== The records ==

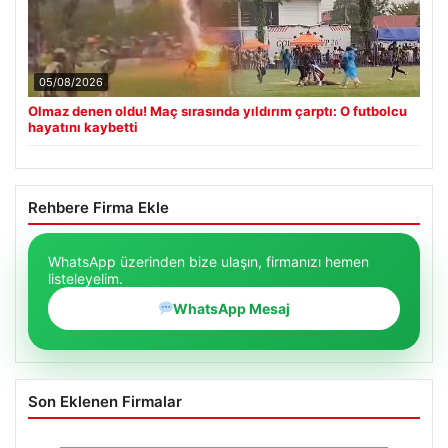
05/08/2026
Olmaz denen oldu! Maç sırasında yıldırım çarptı: O futbolcu
hayatını kaybetti
Rehbere Firma Ekle
WhatsApp üzerinden bize ulaşın, firmanızı hemen
listeleyelim.
WhatsApp Mesaj
Son Eklenen Firmalar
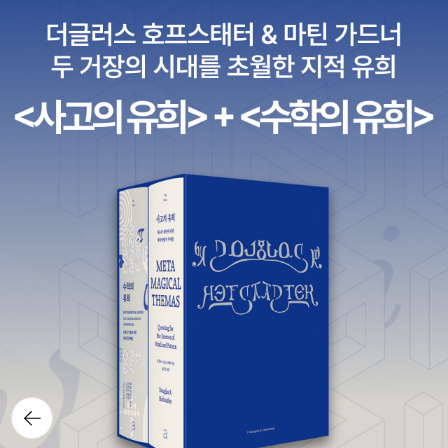
자신의 마음도 정리하기 위해 뉴욕으로 떠난다. 생계를 위해 자극적
인 통속소설을 쓰던 조는 바에르 교수를 만나면서 흥미만을 좇는 글
보다 삶의 진실을 담아내는 글이 더 오래 남는다는 사실을 조금씩 깨
닫게 된다.시간이 흐를수록 인물들의 관계도 조금씩 새로운 방향으로
흘러간다. 고향으로 돌아온 조는 오랜 친구 로리에게 사랑을 고백받
지만, 서로의 성격을 누구보다 잘 알기에 친구로 남는 편이 서로에게
더 낫다고 판단하고 그의 마음을 받아들이지 않는다. 상심한 로리는
유럽으로 떠나고, 그곳에서 유학 중이던 에이미와 다시 만난다. 에이
미는 방황하는 로리를 있는 그대로 감싸기보다 스스로를 돌아보게 만
들고, 두 사람은 서로를 이해하며 조금씩 성숙한 사랑을 키워 나간다.
후반부에는 작품에서 가장 큰 슬픔인 베스의 죽음이 찾아온다. 자신
의 마지막을 담담히 받아들인 베스는 끝까지 가족을 위로하며 조용히
생을 마감한다. 가장 소중한 동생을 떠나보낸 조는 깊은 상실을 겪지
만, 그 슬픔을 글로 써 내려가며 비로소 자신의 경험과 진심을 담은 작
뒤로가
품을 쓰기 시작한다. 바에르 교수의 조언과 베스를 향한 그리움은 조
기
의 글을 이전과는 다른 방향으로 이끌어 준다.마지막에는 에이미와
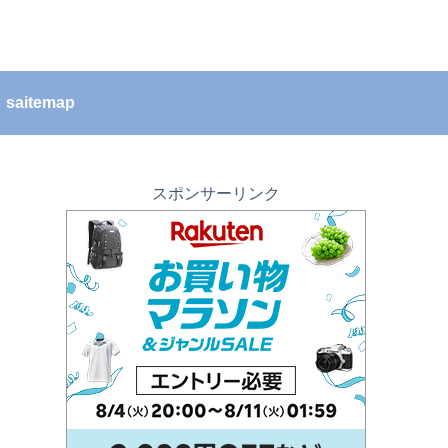
saitemap
スポンサーリンク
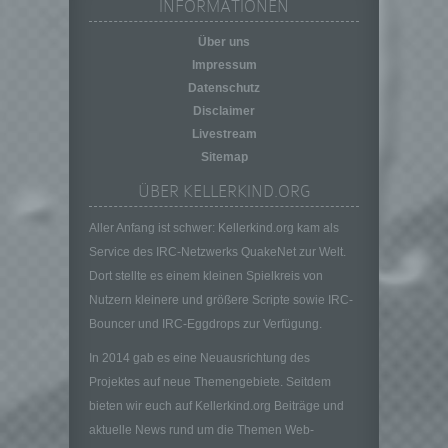
INFORMATIONEN
personenbezogener Daten in einer Weise,
auf welche die personenbezogenen Daten
Über uns
ohne Hinzuziehung zusätzlicher
Impressum
Informationen nicht mehr einer spezifischen
Datenschutz
betroffenen Person zugeordnet werden
Disclaimer
können, sofern diese zusätzlichen
Informationen gesondert aufbewahrt werden
Livestream
und technischen und organisatorischen
Sitemap
Maßnahmen unterliegen, die gewährleisten,
ÜBER KELLERKIND.ORG
dass die personenbezogenen Daten nicht
einer identifizierten oder identifizierbaren
Aller Anfang ist schwer: Kellerkind.org kam als
natürlichen Person zugewiesen werden.
Service des IRC-Netzwerks QuakeNet zur Welt.
g) Verantwortlicher oder für die Verarbeitung
Dort stellte es einem kleinen Spielkreis von
Verantwortlicher
Nutzern kleinere und größere Scripte sowie IRC-
Verantwortlicher oder für die Verarbeitung
Bouncer und IRC-Eggdrops zur Verfügung.
Verantwortlicher ist die natürliche oder
juristische Person, Behörde, Einrichtung
In 2014 gab es eine Neuausrichtung des
oder andere Stelle, die allein oder
Projektes auf neue Themengebiete. Seitdem
gemeinsam mit anderen über die Zwecke
und Mittel der Verarbeitung von
bieten wir euch auf Kellerkind.org Beiträge und
personenbezogenen Daten entscheidet.
aktuelle News rund um die Themen Web-
Sind die Zwecke und Mittel dieser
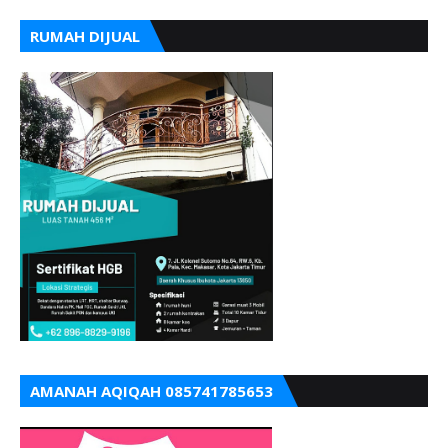
RUMAH DIJUAL
AMANAH AQIQAH 085741785653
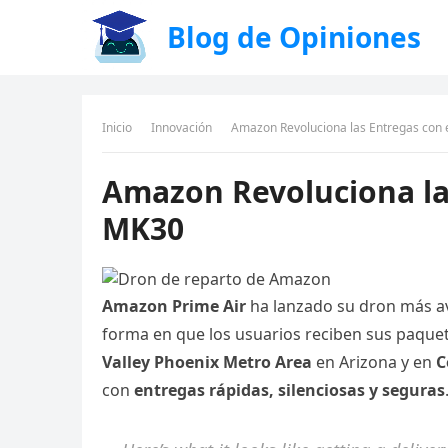
Blog de Opiniones
Inicio
Innovación
Amazon Revoluciona las Entregas con
Amazon Revoluciona la
MK30
Amazon Prime Air
ha lanzado su dron más av
forma en que los usuarios reciben sus paquete
Valley Phoenix Metro Area
en Arizona y en
C
con
entregas rápidas, silenciosas y seguras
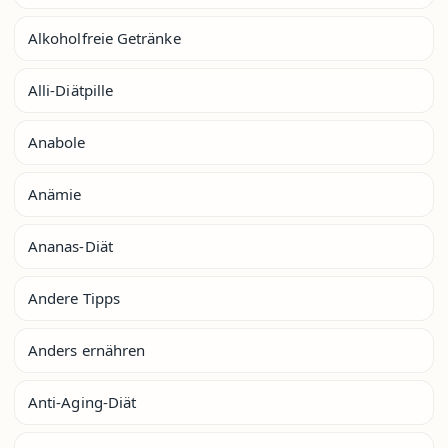
Alkoholfreie Getränke
Alli-Diätpille
Anabole
Anämie
Ananas-Diät
Andere Tipps
Anders ernähren
Anti-Aging-Diät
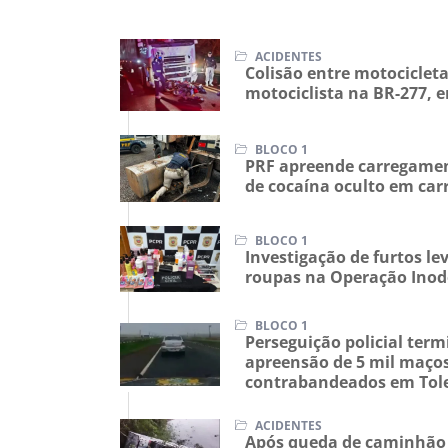
ACIDENTES
Colisão entre motocicle
motociclista na BR-277,
BLOCO 1
PRF apreende carregamen
de cocaína oculto em car
BLOCO 1
Investigação de furtos l
roupas na Operação Inod
BLOCO 1
Perseguição policial te
apreensão de 5 mil maços
contrabandeados em Tol
ACIDENTES
Após queda de caminhão 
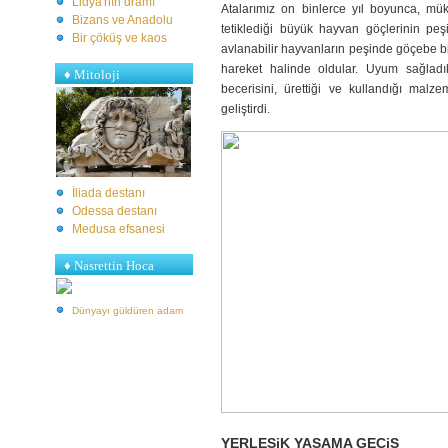
Lidya'nın dramı
Atalarımız on binlerce yıl boyunca, müke
Bizans ve Anadolu
tetiklediği büyük hayvan göçlerinin peşi
Bir çöküş ve kaos
avlanabilir hayvanların peşinde göçebe bi
hareket halinde oldular. Uyum sağladıkl
♦
Mitoloji
becerisini, ürettiği ve kullandığı malze
geliştirdi.
İliada destanı
Odessa destanı
Medusa efsanesi
♦ Nasrettin Hoca
Dünyayı güldüren adam
YERLEŞiK YAŞAMA GEÇiŞ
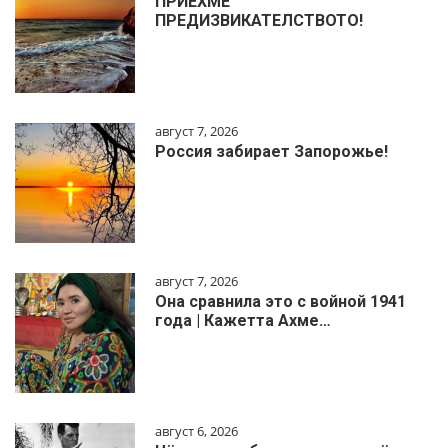
ПРИЕХМЕ
ПРЕДИЗВИКАТЕЛСТВОТО!
август 7, 2026
Россия забирает Запорожье!
август 7, 2026
Она сравнила это с войной 1941
года | Кажетта Ахме…
август 6, 2026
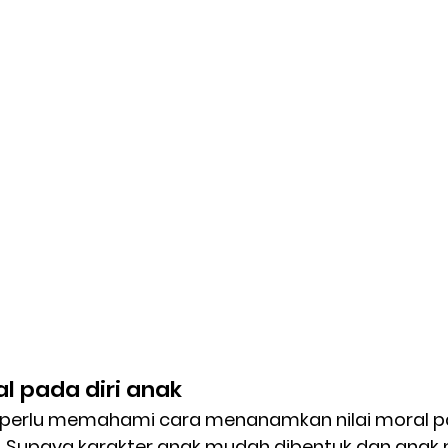
al pada diri anak
 perlu memahami cara menanamkan nilai moral p
if. Supaya karakter anak mudah dibentuk dan an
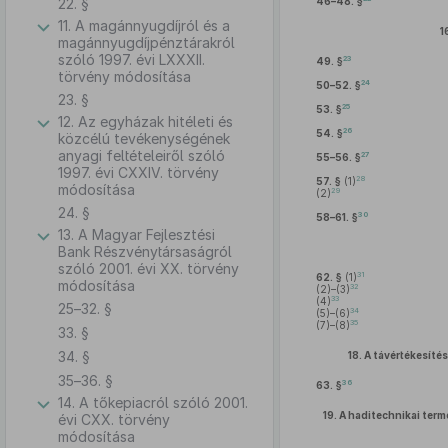
22. §
46–48. §
11. A magánnyugdíjról és a
1
magánnyugdíjpénztárakról
szóló 1997. évi LXXXII.
23
49. §
törvény módosítása
24
50–52. §
23. §
25
53. §
12. Az egyházak hitéleti és
26
54. §
közcélú tevékenységének
anyagi feltételeiről szóló
27
55–56. §
1997. évi CXXIV. törvény
28
57. §
(1)
módosítása
29
(2)
24. §
30
58–61. §
13. A Magyar Fejlesztési
Bank Részvénytársaságról
szóló 2001. évi XX. törvény
31
62. §
(1)
módosítása
32
(2)–(3)
33
(4)
25–32. §
34
(5)–(6)
35
(7)–(8)
33. §
34. §
18.
A távértékesíté
35–36. §
36
63. §
14. A tőkepiacról szóló 2001.
19.
A haditechnikai term
évi CXX. törvény
módosítása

===

▸ What is needed:
No picture is to be printed. Output exactly the lines above from the line containing "Após queda de caminhão" through the line containing "perlu memahami cara menanamkan nilai moral p".

▸ Result of this task:
Após queda de caminhão 
Lidya'nın dramı
Atalarımız on binlerce yıl boyunca, müke
Bizans ve Anadolu
tetiklediği büyük hayvan göçlerinin peşi
Bir çöküş ve kaos
avlanabilir hayvanların peşinde göçebe bi
hareket halinde oldular. Uyum sağladıkl
♦
Mitoloji
becerisini, ürettiği ve kullandığı malze
geliştirdi.
İliada destanı
Odessa destanı
Medusa efsanesi
♦ Nasrettin Hoca
Dünyayı güldüren adam
YERLEŞiK YAŞAMA GEÇiŞ
ПРИЕХМЕ
ПРЕДИЗВИКАТЕЛСТВОТО!
август 7, 2026
Россия забирает Запорожье!
август 7, 2026
Она сравнила это с войной 1941
года | Кажетта Ахме…
август 6, 2026
al pada diri anak
 perlu memahami cara menanamkan nilai moral p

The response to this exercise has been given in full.